The concept behind this robot is similar to Zarrouk’s reconfigurable robotic arm, which we wrote about a few years ago. That arm is made up of a bunch of links that are attached to each other through passive joints, and a little robotic module can travel across those links and adjust the angle of each joint separately to reconfigure the arm.
The robot’s locking mechanism (located in the front of the robot’s body) can lock the track links at a 20° angle (A) or a straight angle (B), or it can keep the track links unlocked (C).Image: Ben Gurion University
RCTR takes this idea and flips it around, so that instead of an actuator moving along a bunch of flexible links, you have a bunch of flexible links (the track) moving across an actuator. Each link in the track has a locking pin, and depending on what the actuator is set to when that link moves across it, the locking pin can be engaged such that the following link gets fixed at a relative angle of either zero degrees or 20 degrees. It’s this ability to lock the links of the track—turning the robot from flexible to stiff—that allows RCTR to rear up to pass over an obstacle, and do the other stuff that you can see in the video. And to keep the robot from fighting against its own tracks, the rear of the robot has a passive system that disengages the locking pins on every link to reset the flexibility of the track as it passes over the top.

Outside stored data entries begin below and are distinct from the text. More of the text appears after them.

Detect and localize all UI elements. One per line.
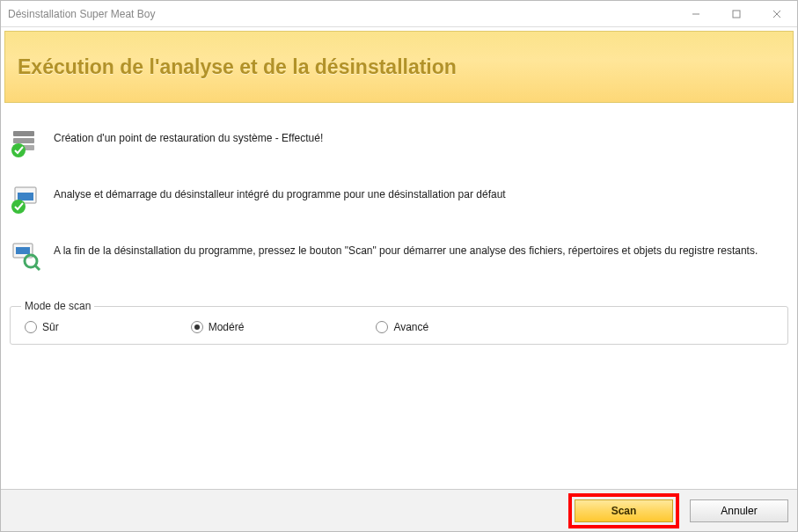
radio-safe-indicator — [25, 321, 37, 333]
svg-rect-1 — [733, 11, 740, 18]
window-title: Désinstallation Super Meat Boy — [8, 8, 676, 20]
scan-magnifier-icon — [10, 240, 41, 272]
cancel-button[interactable]: Annuler — [690, 499, 788, 522]
svg-point-7 — [11, 143, 26, 157]
scan-mode-group: Mode de scan Sûr Modéré Avancé — [10, 300, 788, 345]
radio-advanced-label: Avancé — [393, 321, 428, 333]
server-check-icon — [10, 128, 41, 159]
step-restore-point-text: Création d'un point de restauration du s… — [54, 128, 788, 146]
wizard-footer: Scan Annuler — [1, 489, 797, 531]
scan-mode-legend: Mode de scan — [21, 300, 94, 312]
window-controls — [676, 1, 797, 26]
uninstall-wizard-window: Désinstallation Super Meat Boy Exécution… — [0, 0, 798, 532]
radio-advanced-indicator — [376, 321, 388, 333]
svg-rect-12 — [16, 247, 30, 254]
radio-safe-label: Sûr — [42, 321, 59, 333]
monitor-check-icon — [10, 184, 41, 215]
minimize-button[interactable] — [676, 1, 716, 26]
svg-rect-9 — [18, 193, 33, 200]
step-uninstaller: Analyse et démarrage du désinstalleur in… — [10, 171, 788, 228]
titlebar: Désinstallation Super Meat Boy — [1, 1, 797, 27]
step-uninstaller-text: Analyse et démarrage du désinstalleur in… — [54, 184, 788, 202]
scan-button[interactable]: Scan — [575, 499, 673, 522]
wizard-content: Création d'un point de restauration du s… — [1, 106, 797, 489]
close-button[interactable] — [757, 1, 797, 26]
svg-rect-4 — [13, 131, 34, 136]
radio-advanced[interactable]: Avancé — [376, 321, 428, 333]
radio-moderate[interactable]: Modéré — [191, 321, 245, 333]
maximize-button[interactable] — [716, 1, 757, 26]
svg-point-10 — [11, 200, 26, 214]
radio-moderate-indicator — [191, 321, 203, 333]
wizard-header: Exécution de l'analyse et de la désinsta… — [4, 31, 794, 103]
svg-rect-5 — [13, 138, 34, 143]
step-scan-prompt-text: A la fin de la désinstallation du progra… — [54, 240, 788, 259]
radio-moderate-label: Modéré — [209, 321, 245, 333]
scan-button-highlight: Scan — [568, 493, 679, 528]
scan-mode-options: Sûr Modéré Avancé — [21, 321, 777, 333]
step-restore-point: Création d'un point de restauration du s… — [10, 115, 788, 171]
svg-line-14 — [35, 266, 40, 270]
wizard-heading: Exécution de l'analyse et de la désinsta… — [18, 55, 457, 79]
radio-safe[interactable]: Sûr — [25, 321, 59, 333]
step-scan-prompt: A la fin de la désinstallation du progra… — [10, 228, 788, 284]
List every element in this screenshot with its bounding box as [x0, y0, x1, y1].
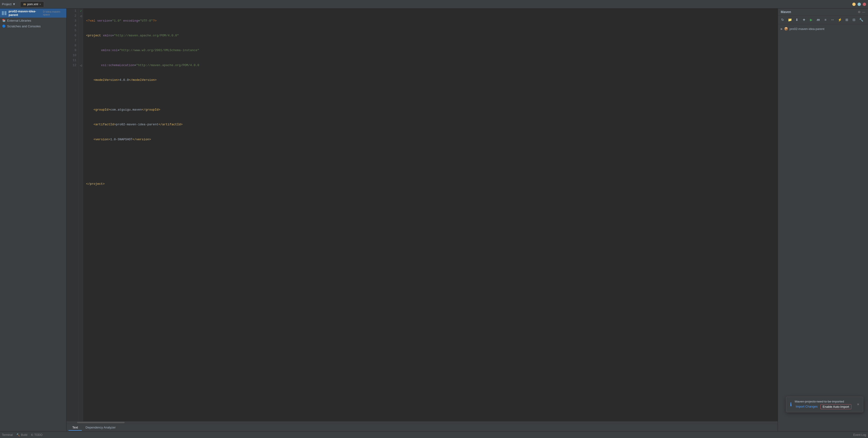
- title-bar-left: Project ▼: [2, 2, 16, 6]
- external-libraries-label: External Libraries: [7, 19, 31, 22]
- project-root-icon: ▊▊: [2, 11, 7, 15]
- terminal-status[interactable]: Terminal: [2, 433, 12, 437]
- notification-content: Maven projects need to be imported Impor…: [795, 400, 851, 409]
- project-root-path: D:\idea-maven-space: [43, 10, 64, 16]
- title-bar-tabs: m pom.xml ×: [20, 1, 44, 7]
- todo-status[interactable]: 6: TODO: [31, 433, 42, 437]
- horizontal-scrollbar[interactable]: [67, 421, 778, 424]
- maven-profiles-btn[interactable]: 📁: [787, 17, 793, 23]
- title-bar: Project ▼ m pom.xml ×: [0, 0, 868, 8]
- maven-generate-btn[interactable]: ⚡: [837, 17, 842, 23]
- code-content[interactable]: 1 2 3 4 5 6 7 8 9 10 11 12 ✓ ◁: [67, 8, 778, 421]
- code-line-9: <version>1.0-SNAPSHOT</version>: [86, 137, 775, 142]
- code-line-7: <groupId>com.atguigu.maven</groupId>: [86, 107, 775, 113]
- restore-button[interactable]: [858, 3, 861, 6]
- maven-add-btn[interactable]: +: [801, 17, 807, 23]
- build-status[interactable]: 🔨 Build: [17, 433, 27, 437]
- code-line-3: xmlns:xsi="http://www.w3.org/2001/XMLSch…: [86, 48, 775, 53]
- close-button[interactable]: [863, 3, 866, 6]
- code-line-11: [86, 167, 775, 172]
- notification-info-icon: ℹ: [790, 402, 792, 407]
- maven-minimize-icon[interactable]: —: [862, 10, 865, 14]
- terminal-label: Terminal: [2, 433, 12, 437]
- main-layout: ▊▊ pro02-maven-idea-parent D:\idea-maven…: [0, 8, 868, 431]
- code-editor: 1 2 3 4 5 6 7 8 9 10 11 12 ✓ ◁: [67, 8, 778, 431]
- maven-settings-icon[interactable]: ⚙: [858, 10, 861, 14]
- project-root[interactable]: ▊▊ pro02-maven-idea-parent D:\idea-maven…: [0, 8, 66, 18]
- maven-settings-btn[interactable]: 🔧: [858, 17, 864, 23]
- sidebar-item-scratches[interactable]: 🔵 Scratches and Consoles: [0, 23, 66, 29]
- maven-run-btn[interactable]: ▶: [808, 17, 814, 23]
- code-line-10: [86, 152, 775, 157]
- import-changes-btn[interactable]: Import Changes: [795, 404, 819, 409]
- scratches-label: Scratches and Consoles: [7, 25, 41, 28]
- code-line-6: [86, 93, 775, 98]
- status-right: Event Log: [853, 433, 866, 437]
- tab-dependency-analyzer[interactable]: Dependency Analyzer: [82, 425, 119, 431]
- line-numbers: 1 2 3 4 5 6 7 8 9 10 11 12: [67, 8, 79, 421]
- maven-refresh-btn[interactable]: ↻: [780, 17, 785, 23]
- sidebar: ▊▊ pro02-maven-idea-parent D:\idea-maven…: [0, 8, 67, 431]
- maven-tree-root[interactable]: ▶ 📦 pro02-maven-idea-parent: [778, 26, 868, 31]
- scratches-icon: 🔵: [2, 24, 6, 28]
- bottom-tabs: Text Dependency Analyzer: [67, 424, 778, 431]
- event-log-status[interactable]: Event Log: [853, 433, 866, 437]
- gutter-fold-2: ◁: [79, 13, 83, 19]
- maven-header-buttons: ⚙ —: [858, 10, 865, 14]
- enable-auto-import-btn[interactable]: Enable Auto-Import: [820, 404, 851, 409]
- tab-pom-xml[interactable]: m pom.xml ×: [20, 1, 44, 7]
- gutter-fold-12: ◁: [79, 63, 83, 68]
- maven-title: Maven: [781, 10, 791, 14]
- code-line-4: xsi:schemaLocation="http://maven.apache.…: [86, 63, 775, 68]
- build-label: Build: [21, 433, 27, 437]
- maven-panel: Maven ⚙ — ↻ 📁 ⬇ + ▶ m ≡ ↔ ⚡ ⊞ ⊟ 🔧 ▶ 📦: [778, 8, 868, 431]
- maven-header: Maven ⚙ —: [778, 8, 868, 15]
- minimize-button[interactable]: [852, 3, 856, 6]
- code-line-2: <project xmlns="http://maven.apache.org/…: [86, 33, 775, 38]
- project-root-name: pro02-maven-idea-parent: [8, 9, 40, 17]
- tab-label: pom.xml: [27, 3, 38, 6]
- maven-goal-btn[interactable]: m: [815, 17, 821, 23]
- maven-content-area: ▶ 📦 pro02-maven-idea-parent ℹ Maven proj…: [778, 24, 868, 431]
- maven-tree: ▶ 📦 pro02-maven-idea-parent: [778, 24, 868, 431]
- notification-actions: Import Changes Enable Auto-Import: [795, 404, 851, 409]
- sidebar-item-external-libraries[interactable]: 📚 External Libraries: [0, 18, 66, 23]
- maven-toggle-btn[interactable]: ≡: [823, 17, 828, 23]
- maven-collapse-btn[interactable]: ⊟: [851, 17, 857, 23]
- code-line-5: <modelVersion>4.0.0</modelVersion>: [86, 78, 775, 83]
- title-bar-right: [852, 3, 866, 6]
- code-line-12: </project>: [86, 182, 775, 187]
- status-bar: Terminal 🔨 Build 6: TODO Event Log: [0, 431, 868, 438]
- project-label: Project: [2, 2, 11, 6]
- maven-diagram-btn[interactable]: ⊞: [844, 17, 850, 23]
- project-dropdown-chevron: ▼: [12, 2, 16, 6]
- maven-skip-tests-btn[interactable]: ↔: [830, 17, 835, 23]
- tab-text[interactable]: Text: [68, 425, 82, 431]
- external-libraries-icon: 📚: [2, 19, 6, 22]
- notification-text: Maven projects need to be imported: [795, 400, 851, 403]
- maven-tree-chevron: ▶: [781, 27, 783, 30]
- gutter-check-1: ✓: [79, 8, 83, 13]
- tab-close-icon[interactable]: ×: [39, 3, 41, 6]
- notification-close-btn[interactable]: ×: [857, 402, 859, 407]
- code-line-8: <artifactId>pro02-maven-idea-parent</art…: [86, 122, 775, 127]
- h-scroll-thumb[interactable]: [77, 422, 125, 423]
- code-lines[interactable]: <?xml version="1.0" encoding="UTF-8"?> <…: [83, 8, 778, 421]
- maven-download-btn[interactable]: ⬇: [794, 17, 800, 23]
- maven-toolbar: ↻ 📁 ⬇ + ▶ m ≡ ↔ ⚡ ⊞ ⊟ 🔧: [778, 15, 868, 24]
- maven-project-icon: 📦: [784, 27, 788, 31]
- gutter-check: ✓ ◁ ◁: [79, 8, 83, 421]
- code-line-1: <?xml version="1.0" encoding="UTF-8"?>: [86, 19, 775, 24]
- event-log-label: Event Log: [853, 433, 866, 437]
- maven-project-name: pro02-maven-idea-parent: [789, 27, 825, 31]
- notification-popup: ℹ Maven projects need to be imported Imp…: [786, 397, 863, 412]
- tab-icon: m: [23, 3, 26, 6]
- editor-area: 1 2 3 4 5 6 7 8 9 10 11 12 ✓ ◁: [67, 8, 778, 431]
- todo-label: 6: TODO: [31, 433, 42, 437]
- build-icon: 🔨: [17, 433, 20, 437]
- project-dropdown[interactable]: Project ▼: [2, 2, 16, 6]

The biggest downside to this robot is that it’s not able to, uh, steer. Adding steering wouldn’t be particularly difficult, although it would mean a hardware redesign: the simplest solution is likely to do what most other tracked vehicles do, and use a pair of tracks and skid-steering, although you could also attach two modules front to back with a powered hinge between them. The researchers are also working on a locomotion planning algorithm for handling a variety of terrain, presumably by working out the best combination of rigid and flexible links to apply to different obstacles.